Sastra modernis juga mengalami revolusi dengan munculnya tokoh-tokoh seperti James Joyce dan Virginia Woolf, yang mengeksplorasi alur narasi non-linear dan monolog internal.³ Gagasan-gagasan ini menekankan pentingnya pengalaman individual sebagai inti dari seni.

4.2.       Ilmu Pengetahuan dan Teknologi

Modernisme memberikan dasar bagi revolusi ilmiah dan teknologi yang mendefinisikan dunia modern. Paradigma ilmiah modern didasarkan pada rasionalitas, metode empiris, dan pengujian hipotesis.⁴ Isaac Newton, misalnya, dengan hukum-hukumnya tentang gerak dan gravitasi, memberikan kerangka kerja yang memungkinkan manusia memahami dan mengendalikan alam.⁵

Pada abad ke-19 dan ke-20, inovasi teknologi seperti mesin uap, listrik, dan telepon menunjukkan bagaimana prinsip-prinsip modernisme diterapkan untuk meningkatkan efisiensi dan kualitas hidup manusia.⁶ Namun, kemajuan teknologi juga menghadirkan tantangan, seperti industrialisasi yang menyebabkan eksploitasi tenaga kerja dan kerusakan lingkungan.⁷

4.3.       Filsafat dan Pemikiran

Dalam filsafat, modernisme menandai pergeseran dari metafisika tradisional menuju fokus pada epistemologi dan subjektivitas. René Descartes, dengan prinsip "Cogito, ergo sum" (Aku berpikir, maka aku ada), membuka jalan bagi pemikiran modern yang menempatkan manusia sebagai pusat pengetahuan.⁸

Pada abad ke-20, eksistensialisme yang dipelopori oleh Jean-Paul Sartre dan Martin Heidegger menekankan pentingnya kebebasan individu dan tanggung jawab dalam menciptakan makna hidup.⁹ Filsafat modernisme juga melahirkan positivisme logis, yang menolak metafisika dan hanya menerima pernyataan yang dapat diverifikasi secara empiris.¹⁰

4.4.       Politik dan Sosial

Modernisme memainkan peran penting dalam membentuk sistem politik modern, termasuk demokrasi, kapitalisme, dan sosialisme. Prinsip kebebasan individu yang diusung modernisme menjadi dasar dari konstitusi-konstitusi modern, seperti Declaration of the Rights of Man and of the Citizen di Prancis.¹¹

Revolusi industri juga membawa perubahan sosial yang signifikan, menciptakan kelas pekerja baru dan memunculkan gagasan sosialisme sebagai respons terhadap ketimpangan ekonomi.¹² Namun, modernisme dalam politik tidak selalu membawa hasil positif. Di satu sisi, ia mendorong pembentukan negara-negara demokratis, tetapi di sisi lain, ia juga berkontribusi pada imperialisme dan kolonialisme, yang sering kali mengeksploitasi masyarakat lokal.¹³


Modernisme dalam berbagai bidang menunjukkan bahwa paradigma ini tidak hanya mengubah cara berpikir manusia tetapi juga memengaruhi struktur sosial, politik, dan budaya dunia. Transformasi yang dibawa modernisme terus dirasakan hingga hari ini, meskipun tantangan-tantangan baru, seperti globalisasi dan pascamodernisme, mulai mempersoalkan warisan modernisme.


Catatan Kaki

[1]                Clement Greenberg, Art and Culture: Critical Essays (Boston: Beacon Press, 1961), 87.

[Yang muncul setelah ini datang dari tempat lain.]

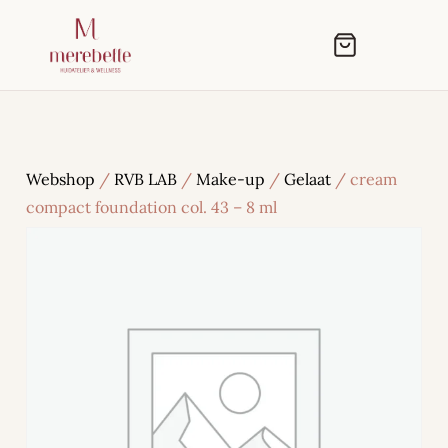
Webshop
/
RVB LAB
/
Make-up
/
Gelaat
/ cream
compact foundation col. 43 – 8 ml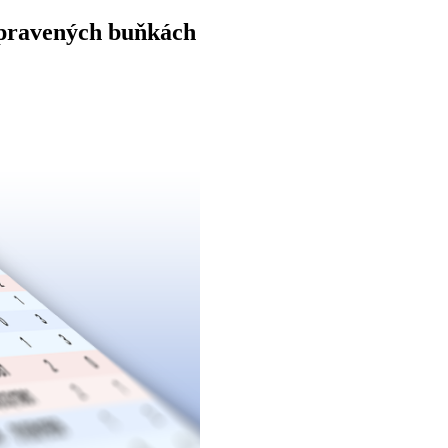
upravených buňkách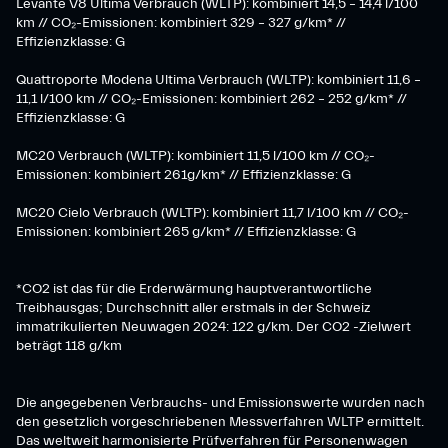
Levante V8 Ultima Verbrauch (WLTP): kombiniert 14,5 – 14,4 l/100
km // CO₂-Emissionen: kombiniert 329 – 327 g/km* //
Effizienzklasse: G
Quattroporte Modena Ultima Verbrauch (WLTP): kombiniert 11,6 –
11,1 l/100 km // CO₂-Emissionen: kombiniert 262 – 252 g/km* //
Effizienzklasse: G
MC20 Verbrauch (WLTP): kombiniert 11,5 l/100 km // CO₂-
Emissionen: kombiniert 261g/km* // Effizienzklasse: G
MC20 Cielo Verbrauch (WLTP): kombiniert 11,7 l/100 km // CO₂-
Emissionen: kombiniert 265 g/km* // Effizienzklasse: G
*CO2 ist das für die Erderwärmung hauptverantwortliche
Treibhausgas; Durchschnitt aller erstmals in der Schweiz
immatrikulierten Neuwagen 2024: 122 g/km. Der CO2 -Zielwert
beträgt 118 g/km
Die angegebenen Verbrauchs- und Emissionswerte wurden nach
den gesetzlich vorgeschriebenen Messverfahren WLTP ermittelt.
Das weltweit harmonisierte Prüfverfahren für Personenwagen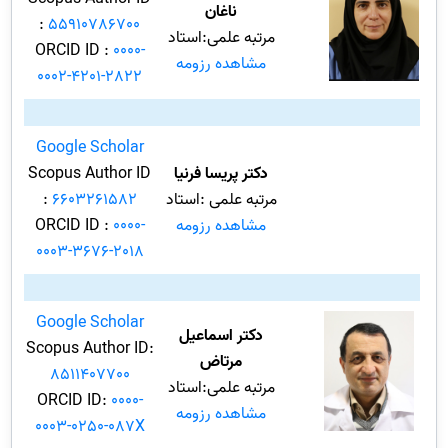
ناغان
:
55910786700
مرتبه علمی:استاد
ORCID ID :
0000-
مشاهده رزومه
0002-4201-2822
Google Scholar
دکتر پریسا فرنیا
Scopus Author ID
مرتبه علمی :استاد
6603261582
:
مشاهده رزومه
0000-
ORCID ID :
0003-3676-2018
Google Scholar
دکتر اسماعیل
Scopus Author ID:
مرتاض
8511407700
مرتبه علمی:استاد
ORCID ID:
0000-
مشاهده رزومه
0003-0250-087X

[2]                John Golding, Cubism: A History and an Analysis, 1907-1914 (Cambridge, MA: Belknap Press, 1988), 45–47.

[3]                James Joyce, A Portrait of the Artist as a Young Man (New York: Viking Press, 1916), xvii.

[4]                Thomas Kuhn, The Structure of Scientific Revolutions (Chicago: University of Chicago Press, 1962), 53.

[5]                Stephen Gaukroger, The Emergence of a Scientific Culture (Oxford: Clarendon Press, 2006), 89–92.

[6]                Eric Hobsbawm, The Age of Capital: 1848–1875 (New York: Vintage, 1996), 112–114.

[7]                Naomi Klein, This Changes Everything: Capitalism vs. the Climate (New York: Simon & Schuster, 2014), 33–36.

[8]                René Descartes, Meditations on First Philosophy, trans. John Cottingham (Cambridge: Cambridge University Press, 1996), 17.

[9]                Jean-Paul Sartre, Existentialism is a Humanism, trans. Philip Mairet (New Haven, CT: Yale University Press, 2007), 45–47.

[10]             Alfred Jules Ayer, Language, Truth, and Logic (New York: Dover Publications, 1952), 31.

[11]             Lynn Hunt, Inventing Human Rights: A History (New York: W.W. Norton, 2007), 65.

[12]             Karl Marx and Friedrich Engels, The Communist Manifesto, trans. Samuel Moore (London: Penguin Classics, 2002), 12–14.

[13]             Edward Said, Culture and Imperialism (New York: Vintage, 1994), 97–100.


5.           Kritik terhadap Modernisme

Meskipun modernisme telah memberikan kontribusi besar terhadap kemajuan peradaban manusia, gerakan ini juga menjadi subjek berbagai kritik. Para pengkritik modernisme menunjukkan bahwa prinsip-prinsipnya, seperti rasionalitas, individualisme, dan kemajuan, sering kali menghasilkan konsekuensi yang tidak diinginkan. Kritik-kritik ini berasal dari berbagai perspektif, termasuk filsafat, sosiologi, ekologi, dan teologi, yang bersama-sama mempertanyakan asumsi dasar modernisme dan implikasinya terhadap kehidupan manusia.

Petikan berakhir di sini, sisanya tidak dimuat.